RASIOO.id – Kegiatan bakti sosial (Baksos) yang diselenggarakan Kepolisian Republik Indonesia (Polri) di wilayah Banten menuai beragam respons. Di satu sisi, kegiatan ini diklaim sebagai bentuk kepedulian terhadap masyarakat. Namun, di sisi lain, muncul dugaan bahwa program ini merupakan strategi untuk meredam kritik mahasiswa dan pemuda terhadap kinerja aparat serta kebijakan pemerintah.
Pengurus Wilayah Himpunan Mahasiswa Mathla’ul Anwar (PW HIMMA) Banten menjadi salah satu organisasi yang menyoroti agenda tersebut. Mereka mengakui bahwa aksi sosial seperti pembagian sembako, layanan kesehatan gratis, dan perbaikan fasilitas umum memiliki manfaat nyata. Namun, mereka juga mempertanyakan apakah ada motif lain di balik kegiatan tersebut.

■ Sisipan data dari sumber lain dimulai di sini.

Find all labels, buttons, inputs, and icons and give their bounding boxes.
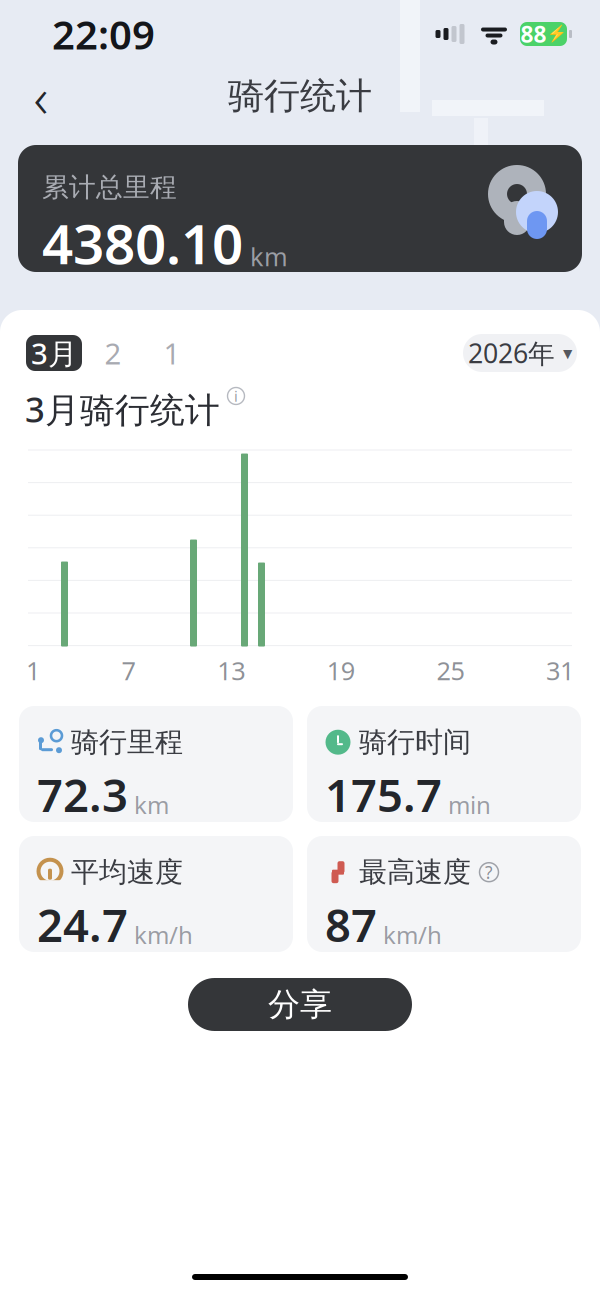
staticText: km/h — [383, 919, 442, 951]
staticText: 25 — [436, 654, 464, 687]
button[interactable]: 2026年 — [463, 334, 577, 372]
staticText: ▾ — [563, 342, 572, 364]
button[interactable]: 1 — [144, 335, 200, 371]
staticText: 3月 — [31, 334, 77, 372]
staticText: 87 — [325, 894, 377, 955]
staticText: 72.3 — [37, 764, 128, 825]
staticText: i — [234, 386, 238, 406]
staticText: 3月骑行统计 — [25, 386, 220, 432]
staticText: 最高速度 — [359, 855, 471, 889]
staticText: 19 — [327, 654, 355, 687]
staticText: 24.7 — [37, 894, 128, 955]
button[interactable]: 2 — [82, 335, 144, 371]
staticText: 累计总里程 — [42, 171, 177, 204]
staticText: km — [250, 240, 288, 273]
staticText: 2 — [104, 334, 122, 372]
button[interactable]: 平均速度 — [19, 836, 293, 952]
staticText: 分享 — [268, 985, 332, 1024]
staticText: 骑行统计 — [228, 74, 372, 118]
staticText: km — [134, 789, 169, 821]
staticText: 13 — [217, 654, 245, 687]
staticText: 骑行时间 — [359, 725, 471, 759]
staticText: 平均速度 — [71, 855, 183, 889]
staticText: 22:09 — [52, 7, 155, 60]
staticText: ? — [485, 861, 493, 884]
staticText: 4380.10 — [42, 207, 243, 279]
staticText: 175.7 — [325, 764, 442, 825]
button[interactable]: 最高速度 — [307, 836, 581, 952]
staticText: 2026年 — [468, 335, 555, 371]
button[interactable]: 说明 — [226, 386, 246, 406]
staticText: 31 — [546, 654, 574, 687]
button[interactable]: 骑行里程 — [19, 706, 293, 822]
staticText: ‹ — [34, 59, 48, 133]
staticText: km/h — [134, 919, 193, 951]
staticText: 88 — [520, 19, 546, 49]
staticText: min — [448, 789, 491, 821]
staticText: 7 — [122, 654, 136, 687]
staticText: 骑行里程 — [71, 725, 183, 759]
button[interactable]: 返回 — [12, 72, 70, 120]
staticText: 1 — [26, 654, 40, 687]
staticText: 1 — [164, 334, 180, 372]
button[interactable]: 分享 — [188, 978, 412, 1031]
button[interactable]: 3月 — [26, 335, 82, 371]
staticText: ⚡ — [546, 25, 566, 43]
button[interactable]: 骑行时间 — [307, 706, 581, 822]
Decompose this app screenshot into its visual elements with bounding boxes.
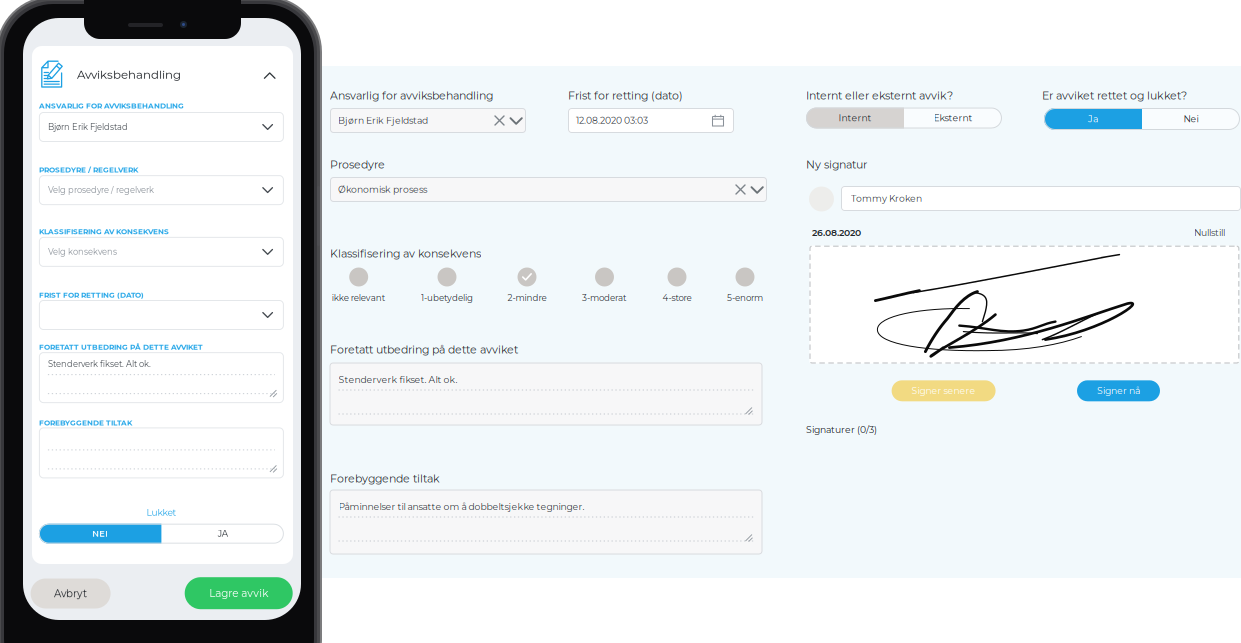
staticText: 12.08.2020 03:03 <box>576 115 648 126</box>
staticText: 26.08.2020 <box>812 227 861 238</box>
staticText: Foretatt utbedring på dette avviket <box>330 343 518 356</box>
staticText: Internt eller eksternt avvik? <box>806 89 953 102</box>
button[interactable]: NEI <box>39 524 161 544</box>
button[interactable]: 3-moderat <box>550 268 660 303</box>
button[interactable]: 5-enorm <box>690 268 800 303</box>
staticText: Ja <box>1088 113 1098 125</box>
staticText: Signaturer (0/3) <box>806 424 877 435</box>
staticText: 1-ubetydelig <box>421 292 473 303</box>
button[interactable]: Internt <box>806 108 904 128</box>
button[interactable]: Nei <box>1142 108 1240 130</box>
staticText: Internt <box>838 112 872 124</box>
button[interactable]: 1-ubetydelig <box>392 268 502 303</box>
staticText: Velg prosedyre / regelverk <box>48 185 154 195</box>
button[interactable]: Collapse section <box>258 64 282 88</box>
staticText: FOREBYGGENDE TILTAK <box>39 418 132 427</box>
staticText: Nei <box>1184 113 1198 125</box>
button[interactable]: Ja <box>1044 108 1142 130</box>
staticText: Bjørn Erik Fjeldstad <box>48 122 128 132</box>
staticText: Klassifisering av konsekvens <box>330 247 481 260</box>
staticText: ikke relevant <box>332 292 386 303</box>
staticText: Avviksbehandling <box>77 68 181 82</box>
staticText: Frist for retting (dato) <box>568 89 683 102</box>
staticText: Avbryt <box>54 587 87 600</box>
button[interactable]: Bjørn Erik Fjeldstad <box>39 112 284 142</box>
staticText: Ansvarlig for avviksbehandling <box>330 89 493 102</box>
button[interactable]: Signer senere <box>892 380 996 401</box>
staticText: 5-enorm <box>727 292 763 303</box>
button[interactable]: ikke relevant <box>304 268 414 303</box>
staticText: Tommy Kroken <box>851 193 922 204</box>
staticText: Bjørn Erik Fjeldstad <box>338 115 428 126</box>
button[interactable]: Bjørn Erik Fjeldstad <box>330 108 526 133</box>
button[interactable]: 12.08.2020 03:03 <box>568 108 734 133</box>
staticText: Prosedyre <box>330 158 385 171</box>
button[interactable]: Signer nå <box>1077 380 1160 401</box>
staticText: Velg konsekvens <box>48 247 117 257</box>
staticText: Økonomisk prosess <box>338 184 427 195</box>
staticText: ANSVARLIG FOR AVVIKSBEHANDLING <box>39 102 184 110</box>
button[interactable]: Velg konsekvens <box>39 237 284 267</box>
staticText: 2-mindre <box>508 292 546 303</box>
staticText: Påminnelser til ansatte om å dobbeltsjek… <box>338 501 584 512</box>
button[interactable]: Økonomisk prosess <box>330 177 767 202</box>
staticText: KLASSIFISERING AV KONSEKVENS <box>39 227 169 236</box>
button[interactable]: Avbryt <box>31 578 111 608</box>
button[interactable]: 2-mindre <box>472 268 582 303</box>
staticText: Er avviket rettet og lukket? <box>1042 89 1187 102</box>
staticText: FRIST FOR RETTING (DATO) <box>39 291 144 300</box>
staticText: 3-moderat <box>582 292 627 303</box>
button[interactable] <box>39 300 284 330</box>
button[interactable]: Eksternt <box>904 108 1002 128</box>
staticText: Stenderverk fikset. Alt ok. <box>338 374 458 385</box>
staticText: Stenderverk fikset. Alt ok. <box>48 359 151 369</box>
button[interactable]: Velg prosedyre / regelverk <box>39 175 284 205</box>
staticText: Signer senere <box>912 385 976 396</box>
staticText: PROSEDYRE / REGELVERK <box>39 165 138 174</box>
button[interactable]: 4-store <box>622 268 732 303</box>
staticText: Lukket <box>146 507 176 518</box>
staticText: JA <box>218 528 228 539</box>
staticText: Lagre avvik <box>209 587 268 600</box>
staticText: NEI <box>92 529 108 539</box>
staticText: Signer nå <box>1097 385 1140 396</box>
button[interactable]: JA <box>161 524 284 544</box>
staticText: FORETATT UTBEDRING PÅ DETTE AVVIKET <box>39 343 203 352</box>
button[interactable]: Nullstill <box>1194 227 1225 238</box>
staticText: 4-store <box>662 292 692 303</box>
staticText: Ny signatur <box>806 158 867 171</box>
staticText: Eksternt <box>934 112 972 124</box>
staticText: Nullstill <box>1194 227 1225 238</box>
button[interactable]: Lagre avvik <box>185 577 293 609</box>
staticText: Forebyggende tiltak <box>330 472 440 485</box>
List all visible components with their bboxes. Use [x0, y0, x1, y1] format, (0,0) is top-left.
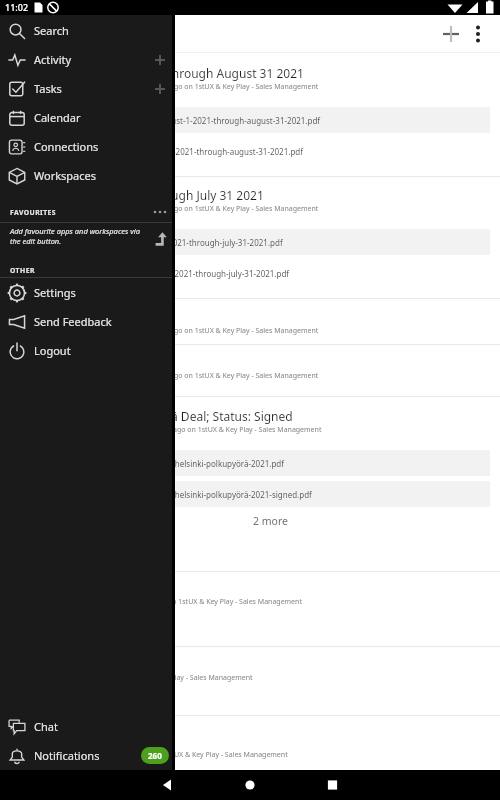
- staticText: Search: [34, 23, 69, 38]
- staticText: Report created by Benjamin Johnsson, 4 m…: [10, 326, 319, 336]
- staticText: Contract signed by Benjamin Johnsson, 7 …: [10, 425, 322, 435]
- button[interactable]: More options: [461, 17, 495, 51]
- button[interactable]: Edit favourites: [152, 230, 170, 248]
- staticText: 1stux-keyplay-21-signed-sales-rep-august…: [10, 146, 304, 157]
- button[interactable]: Send Feedback: [0, 307, 175, 336]
- staticText: Settings: [34, 285, 76, 300]
- staticText: 260: [148, 750, 162, 761]
- staticText: 1stux-keyplay-21-monthly-sales-report-au…: [10, 115, 321, 126]
- staticText: Chat: [34, 719, 58, 734]
- button[interactable]: Company founded: [0, 572, 500, 647]
- button[interactable]: Workspace created: [0, 716, 500, 776]
- staticText: OTHER: [10, 266, 35, 275]
- button[interactable]: First deal closed: [0, 647, 500, 716]
- staticText: Tasks: [34, 81, 62, 96]
- button[interactable]: Connections: [0, 132, 175, 161]
- button[interactable]: Tasks: [0, 74, 175, 103]
- button[interactable]: Workspaces: [0, 161, 175, 190]
- button[interactable]: Notifications: [0, 741, 175, 770]
- button[interactable]: Sales report: July 1 2021 through July 3…: [0, 177, 500, 299]
- staticText: 1stux-keyplay-sales-deal-contract-kauppu…: [10, 489, 312, 500]
- button[interactable]: Quarterly sales update: [0, 299, 500, 345]
- button[interactable]: Activity: [0, 45, 175, 74]
- staticText: Sales report: August 1 2021 through Augu…: [10, 65, 304, 81]
- button[interactable]: 1stux-keyplay-sales-deal-contract-kauppu…: [0, 481, 490, 507]
- staticText: 1stux-keyplay-monthly-sales-report-july-…: [10, 237, 283, 248]
- staticText: Report created by Benjamin Johnsson, 2 m…: [10, 82, 319, 92]
- staticText: Kauppula Helsinki Polkupyörä Deal; Statu…: [10, 408, 293, 424]
- button[interactable]: 1stux-keyplay-monthly-sales-report-july-…: [0, 229, 490, 255]
- button[interactable]: Logout: [0, 336, 175, 365]
- staticText: Activity: [34, 52, 72, 67]
- staticText: Quarterly sales update: [10, 354, 139, 370]
- staticText: 1stux-keyplay-sales-deal-contract-kauppu…: [10, 458, 285, 469]
- staticText: 1stux-keyplay-signed-monthly-report-july…: [10, 268, 290, 279]
- staticText: 11:02: [5, 1, 29, 13]
- staticText: 2 more: [253, 514, 288, 528]
- button[interactable]: Calendar: [0, 103, 175, 132]
- staticText: Report created by Benjamin Johnsson, 6 m…: [10, 371, 319, 381]
- button[interactable]: Search: [0, 16, 175, 45]
- button[interactable]: Favourites options: [150, 202, 170, 222]
- staticText: Workspaces: [34, 168, 97, 183]
- button[interactable]: 1stux-keyplay-21-signed-sales-rep-august…: [0, 138, 490, 164]
- button[interactable]: 1stux-keyplay-21-monthly-sales-report-au…: [0, 107, 490, 133]
- staticText: Send Feedback: [34, 314, 112, 329]
- staticText: Connections: [34, 139, 99, 154]
- button[interactable]: 1stux-keyplay-sales-deal-contract-kauppu…: [0, 450, 490, 476]
- button[interactable]: Kauppula Helsinki Polkupyörä Deal; Statu…: [0, 397, 500, 572]
- staticText: Logout: [34, 343, 71, 358]
- button[interactable]: 2 more: [0, 510, 500, 532]
- button[interactable]: Sales report: August 1 2021 through Augu…: [0, 53, 500, 177]
- button[interactable]: Chat: [0, 712, 175, 741]
- staticText: Quarterly sales update: [10, 309, 139, 325]
- staticText: Add favourite apps and workspaces via th…: [10, 226, 142, 246]
- staticText: Sales report: July 1 2021 through July 3…: [10, 187, 264, 203]
- staticText: Workspace created: [10, 733, 118, 749]
- staticText: FAVOURITES: [10, 208, 56, 217]
- staticText: Calendar: [34, 110, 81, 125]
- button[interactable]: Add Tasks: [148, 77, 172, 101]
- staticText: Created by Benjamin Johnsson, 2 years ag…: [10, 750, 288, 760]
- staticText: Report created by Benjamin Johnsson, 3 m…: [10, 204, 319, 214]
- button[interactable]: Add: [434, 17, 468, 51]
- button[interactable]: Add Activity: [148, 48, 172, 72]
- staticText: Company 1stUX & Key Play founded in JUL …: [10, 597, 302, 607]
- staticText: First deal was closed in JAN 2021 on 1st…: [10, 673, 253, 683]
- button[interactable]: Settings: [0, 278, 175, 307]
- button[interactable]: Quarterly sales update: [0, 345, 500, 397]
- button[interactable]: 1stux-keyplay-signed-monthly-report-july…: [0, 260, 490, 286]
- staticText: Notifications: [34, 748, 100, 763]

“Kami melihat bahwa di tengah meningkatnya aksi kritis mahasiswa, justru ada penggencaran kegiatan-kegiatan seperti ini. Kami mempertanyakan apakah ini murni kepedulian atau ada niatan lain,” ujar Ketua Bidang Kajian Strategis PW HIMMA Banten, Revi Setiawan, kepada awak media, Kamis, 27 Februari 2025.
Baca Juga: Sambut Ramadhan 1446 H, Polres Metro Tangerang Gelar Baksos Polri Presisi Bersama Mahasiswa dan OKP
Menurut Revi, dalam beberapa bulan terakhir, mahasiswa di Banten aktif menyuarakan berbagai isu, mulai dari kebijakan hukum, demokrasi, hingga transparansi aparat penegak hukum. Demonstrasi yang dilakukan di berbagai kota di Banten pun kerap mendapat respons tegas dari aparat. Hal ini menimbulkan dugaan bahwa Baksos hanyalah salah satu cara untuk meredam potensi gelombang kritik yang lebih besar.
“Strategi pencitraan semacam ini bukan hal baru. Di berbagai negara, pendekatan sosial kerap digunakan untuk membangun citra positif aparat di tengah masyarakat. Namun, ketika ini dilakukan secara masif bersamaan dengan meningkatnya kritik terhadap institusi, maka wajar jika muncul pertanyaan mengenai tujuan sebenarnya,” lanjutnya.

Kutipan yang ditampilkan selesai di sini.